Alize, o gözlerdeki değişimi adlandırmaya uğraşmaktan vazgeçti. Çünkü kolundaki kadın piste doğru sürüklüyordu, genç adamı. Kısa süre sonra yan yana dans ediyorlardı. Onun yakınında olmak çok heyecanlandırmış, elleri titremeye başlamıştı. Hem kendisini sakinleştirmek hem de bu kusursuz çiftten uzaklaşmak istiyordu. O kadar yakın olduklarını Alp daha fark etmemişti. Bundan yararlanan Alize, “Hadi bir şeyler içelim” dedi. Alp de bu isteğe uymuş, belinden hafifçe tutarak bar olarak hazırlanmış köşeye doğru yürüdü.



“Poyraz, kime bakıyorsun o kadar dikkatli?” Sesinde gerçek bir merak vardı. Çünkü tanıdığı Poyraz sadece çok sinirlendiğinde bu kadar sert bakar, karşısındakini önüne katıp rüzgârında parçalayacak gibi bir ifade takınırdı.

Poyraz ne diyeceğini bilemeyerek bir an sustu.
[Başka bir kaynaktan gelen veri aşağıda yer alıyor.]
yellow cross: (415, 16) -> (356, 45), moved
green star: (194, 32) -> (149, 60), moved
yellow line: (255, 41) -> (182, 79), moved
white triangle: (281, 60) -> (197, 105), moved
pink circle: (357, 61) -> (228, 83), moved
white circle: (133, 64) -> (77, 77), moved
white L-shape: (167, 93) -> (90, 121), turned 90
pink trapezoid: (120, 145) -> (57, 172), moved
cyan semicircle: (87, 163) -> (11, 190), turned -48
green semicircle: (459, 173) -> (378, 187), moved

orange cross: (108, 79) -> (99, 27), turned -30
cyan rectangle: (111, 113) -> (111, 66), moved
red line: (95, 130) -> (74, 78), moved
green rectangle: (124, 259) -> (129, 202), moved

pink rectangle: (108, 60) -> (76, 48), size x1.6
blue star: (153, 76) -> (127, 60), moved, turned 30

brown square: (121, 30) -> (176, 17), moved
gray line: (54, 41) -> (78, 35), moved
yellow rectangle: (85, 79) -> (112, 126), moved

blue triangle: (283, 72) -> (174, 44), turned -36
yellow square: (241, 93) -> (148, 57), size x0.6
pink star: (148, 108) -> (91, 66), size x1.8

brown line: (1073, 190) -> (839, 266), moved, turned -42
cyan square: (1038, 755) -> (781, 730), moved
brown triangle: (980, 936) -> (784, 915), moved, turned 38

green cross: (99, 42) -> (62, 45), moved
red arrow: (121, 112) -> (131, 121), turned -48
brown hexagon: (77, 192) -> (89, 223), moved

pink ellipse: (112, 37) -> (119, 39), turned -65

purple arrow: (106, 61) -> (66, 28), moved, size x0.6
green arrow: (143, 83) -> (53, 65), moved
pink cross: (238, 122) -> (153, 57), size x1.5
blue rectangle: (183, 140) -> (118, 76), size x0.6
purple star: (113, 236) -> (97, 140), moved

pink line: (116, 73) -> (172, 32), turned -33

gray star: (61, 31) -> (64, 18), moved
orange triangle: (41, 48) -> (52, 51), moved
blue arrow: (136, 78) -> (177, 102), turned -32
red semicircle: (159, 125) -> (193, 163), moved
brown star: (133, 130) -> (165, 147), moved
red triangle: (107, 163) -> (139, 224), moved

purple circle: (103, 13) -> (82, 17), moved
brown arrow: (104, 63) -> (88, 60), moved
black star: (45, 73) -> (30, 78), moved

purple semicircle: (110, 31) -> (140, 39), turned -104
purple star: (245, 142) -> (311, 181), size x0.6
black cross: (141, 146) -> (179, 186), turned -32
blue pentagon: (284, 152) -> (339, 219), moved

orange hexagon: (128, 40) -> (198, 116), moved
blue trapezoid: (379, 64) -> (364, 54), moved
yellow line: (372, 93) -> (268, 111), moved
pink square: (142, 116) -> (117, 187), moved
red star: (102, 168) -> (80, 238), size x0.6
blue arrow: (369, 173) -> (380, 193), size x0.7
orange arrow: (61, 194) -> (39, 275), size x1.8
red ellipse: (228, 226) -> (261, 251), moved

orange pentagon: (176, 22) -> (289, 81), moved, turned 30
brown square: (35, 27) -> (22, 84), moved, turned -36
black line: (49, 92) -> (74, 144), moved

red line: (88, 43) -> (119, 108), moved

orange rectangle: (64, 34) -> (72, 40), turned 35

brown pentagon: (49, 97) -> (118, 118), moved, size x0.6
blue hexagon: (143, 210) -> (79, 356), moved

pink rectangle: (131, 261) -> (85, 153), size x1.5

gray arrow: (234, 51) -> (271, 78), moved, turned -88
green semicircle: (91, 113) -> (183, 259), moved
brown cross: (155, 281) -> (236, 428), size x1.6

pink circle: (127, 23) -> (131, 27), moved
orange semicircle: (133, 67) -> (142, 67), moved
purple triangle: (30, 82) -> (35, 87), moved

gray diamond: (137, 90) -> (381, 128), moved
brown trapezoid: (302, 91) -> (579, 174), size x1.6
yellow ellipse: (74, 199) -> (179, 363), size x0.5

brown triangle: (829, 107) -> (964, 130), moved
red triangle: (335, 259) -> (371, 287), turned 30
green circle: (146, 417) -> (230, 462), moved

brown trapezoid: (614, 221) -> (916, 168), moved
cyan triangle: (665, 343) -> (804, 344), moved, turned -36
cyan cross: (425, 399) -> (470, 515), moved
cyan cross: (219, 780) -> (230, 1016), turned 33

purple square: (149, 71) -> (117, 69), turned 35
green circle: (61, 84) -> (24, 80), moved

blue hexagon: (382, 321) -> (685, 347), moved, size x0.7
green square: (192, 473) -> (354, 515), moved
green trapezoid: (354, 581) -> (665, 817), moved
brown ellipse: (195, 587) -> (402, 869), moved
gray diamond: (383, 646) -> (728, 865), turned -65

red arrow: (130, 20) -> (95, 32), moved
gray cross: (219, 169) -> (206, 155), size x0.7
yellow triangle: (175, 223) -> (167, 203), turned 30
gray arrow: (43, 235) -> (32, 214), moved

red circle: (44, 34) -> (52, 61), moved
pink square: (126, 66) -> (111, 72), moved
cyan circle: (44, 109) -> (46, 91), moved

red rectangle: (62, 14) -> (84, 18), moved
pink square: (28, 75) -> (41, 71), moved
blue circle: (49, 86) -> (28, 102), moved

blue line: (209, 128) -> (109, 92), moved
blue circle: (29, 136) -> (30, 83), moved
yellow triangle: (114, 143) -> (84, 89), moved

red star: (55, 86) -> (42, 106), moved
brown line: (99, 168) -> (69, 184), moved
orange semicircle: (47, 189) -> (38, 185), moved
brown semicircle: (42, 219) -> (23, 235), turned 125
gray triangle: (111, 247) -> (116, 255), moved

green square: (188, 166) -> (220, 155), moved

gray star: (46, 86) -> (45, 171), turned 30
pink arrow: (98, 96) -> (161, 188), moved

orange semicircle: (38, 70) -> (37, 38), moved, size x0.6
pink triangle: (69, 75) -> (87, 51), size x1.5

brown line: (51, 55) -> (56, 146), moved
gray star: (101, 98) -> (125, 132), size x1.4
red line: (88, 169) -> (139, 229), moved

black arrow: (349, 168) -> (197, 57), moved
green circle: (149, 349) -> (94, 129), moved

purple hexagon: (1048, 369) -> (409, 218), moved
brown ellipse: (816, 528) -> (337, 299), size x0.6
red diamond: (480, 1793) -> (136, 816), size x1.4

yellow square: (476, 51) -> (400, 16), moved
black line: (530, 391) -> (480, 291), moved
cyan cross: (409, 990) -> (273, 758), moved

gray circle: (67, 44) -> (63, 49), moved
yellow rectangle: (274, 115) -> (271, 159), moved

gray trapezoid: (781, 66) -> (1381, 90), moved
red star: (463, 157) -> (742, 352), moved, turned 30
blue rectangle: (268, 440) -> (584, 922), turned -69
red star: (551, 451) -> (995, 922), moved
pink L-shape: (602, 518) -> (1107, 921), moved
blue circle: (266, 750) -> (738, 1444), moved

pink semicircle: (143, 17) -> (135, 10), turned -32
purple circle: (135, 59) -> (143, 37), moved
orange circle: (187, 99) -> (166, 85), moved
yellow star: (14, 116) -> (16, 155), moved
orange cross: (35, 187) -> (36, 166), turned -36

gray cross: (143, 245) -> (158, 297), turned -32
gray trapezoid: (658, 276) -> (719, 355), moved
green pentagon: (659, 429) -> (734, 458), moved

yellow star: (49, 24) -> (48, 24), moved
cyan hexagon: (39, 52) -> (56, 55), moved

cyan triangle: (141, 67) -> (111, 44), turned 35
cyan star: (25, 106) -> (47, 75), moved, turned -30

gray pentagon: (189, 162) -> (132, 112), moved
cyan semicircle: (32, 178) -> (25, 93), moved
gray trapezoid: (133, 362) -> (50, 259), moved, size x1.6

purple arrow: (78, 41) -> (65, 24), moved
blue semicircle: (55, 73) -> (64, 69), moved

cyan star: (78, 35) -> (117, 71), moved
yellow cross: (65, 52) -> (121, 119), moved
Sonra sıkkın bir sesle,“Tanıdık birini gördüğümü sandım ama yanıldım sanırım.” Diyerek soruyu geçiştirdi. Ne diyecekti. Yıllar öncesinden bir sahne yeniden yaşanıyor mu diyecekti? Sadece adını bildiğim birisini burada görünce o yıllara döndüm mü, diyecekti? Hiç birini söyleyemezdi. Yanında hala aynı erkek vardı. O yüzden sadece geçiştirmek isteyerek yanıtlamıştı. Ama yanındaki genç kadın o yanıtla yetinmeyecek kadar iyi tanıyordu bu erkeği.


“Yanıldığın için mi o kadar kızgın bakıyorsun?”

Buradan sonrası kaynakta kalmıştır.